8. The method for detecting defects in tungsten carbide molds based on visual inspection as described in claim 7, characterized in that: The specific process for determining and optimizing the direction of improvement is as follows: The change in defect detection performance is obtained by comparing the re-inspection defect detection performance score with the defect detection performance score. If the change in defect detection performance exceeds the set value, then reflection component separation will continue based on the improved optimized reflection model. If the change in defect detection performance equals the set value, then reflection component separation continues based on the improved optimized reflection model, and the change in defect detection performance obtained in the next defect detection is monitored to see if it is greater than the set value. If the change in defect detection performance obtained in the next defect detection is greater than the set value, then reflection component separation continues based on the improved optimized reflection model; otherwise, the improvement of the optimized reflection model is stopped and an error is reported to the detection personnel's terminal. If the change in defect detection performance is less than the set value, then stop improving the optimized reflection model and report an error to the inspection personnel's terminal.

9. A visual inspection-based tungsten carbide mold defect detection system, employing the visual inspection-based tungsten carbide mold defect detection method as described in any one of claims 1-8, characterized in that, include: Thermal compensation correction module, defect detection and analysis module, optimized reflection model improvement module, and tungsten steel property correction and analysis module; The thermal compensation correction module is used to acquire mold surface images of the batch of tungsten steel molds to be inspected based on an industrial camera, and input them into a specified reflection model for illumination processing. At the same time, thermal compensation correction is performed on the specified reflection model to obtain a corresponding optimized reflection model, so as to reduce the brightness reference drift of the defect detection model at different temperature stages. The defect detection and analysis module is used to separate the reflection components of the mold surface image according to the optimized reflection model, and then perform image preprocessing to obtain a standardized reflection image, which is then input into the defect detection model for defect detection and analysis and outputs the defect detection results.
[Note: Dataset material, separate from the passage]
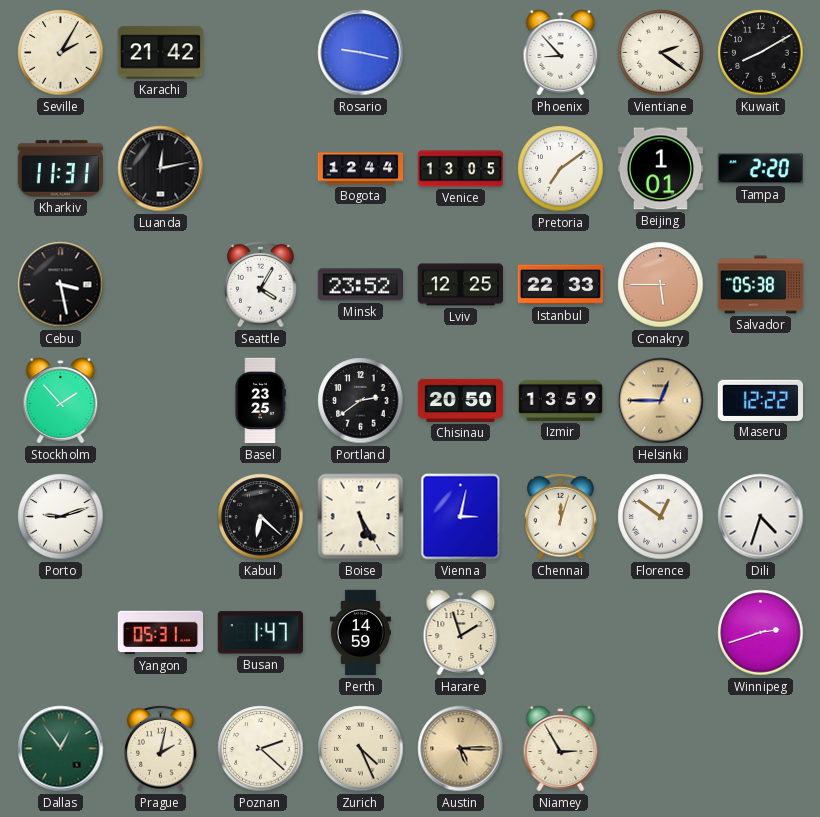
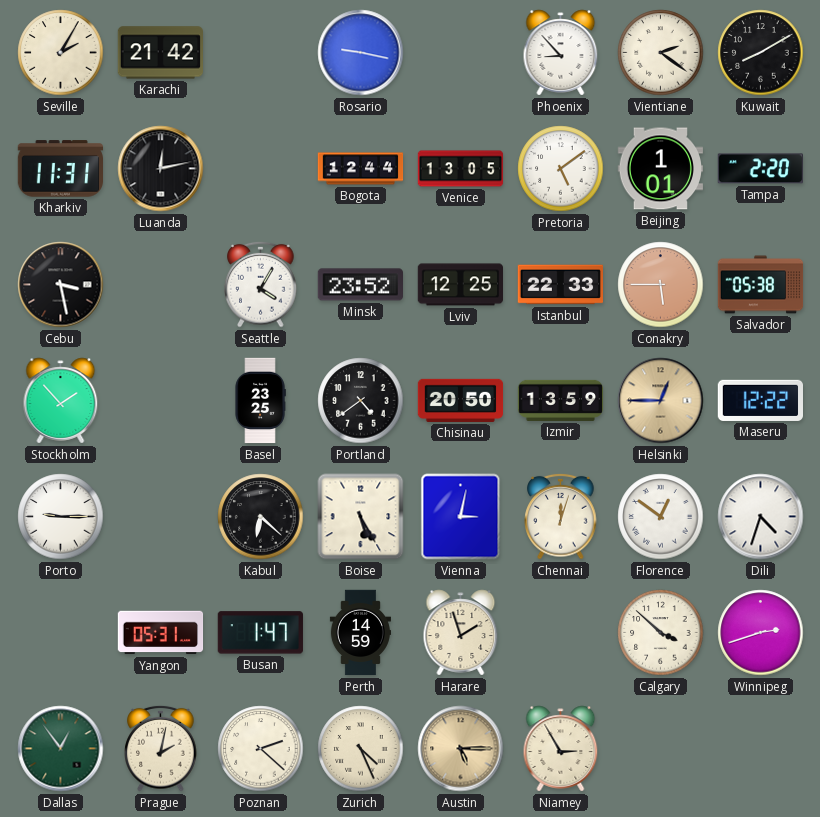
Pretoria: 7:09 -> 5:09
Portland: 2:39 -> 4:39
Porto: 9:12 -> 9:15
Calgary: none -> 3:52
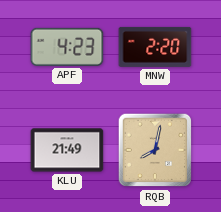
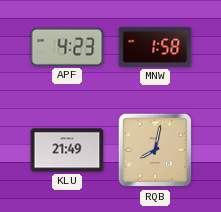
MNW: 2:20 -> 1:58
The optimized reflection model improvement module is used to determine whether to re-inspect the batch of tungsten steel molds to be inspected based on the defect detection results and to obtain the corresponding defect detection feedback results. The defect detection performance analysis is then used to determine whether to improve the optimized reflection model, thereby improving the accuracy of the optimized reflection model in handling brightness reference drift. The tungsten steel characteristic correction and analysis module is used to perform tungsten steel characteristic correction analysis to correct the influence of tungsten steel surface characteristics on light reflection if the optimized reflection model is improved, and to determine the fluctuation of the defect detection feedback results after the optimization reflection model is improved to determine whether to continue to improve the optimized reflection model; otherwise, it continues to separate the reflection components based on the optimized reflection model.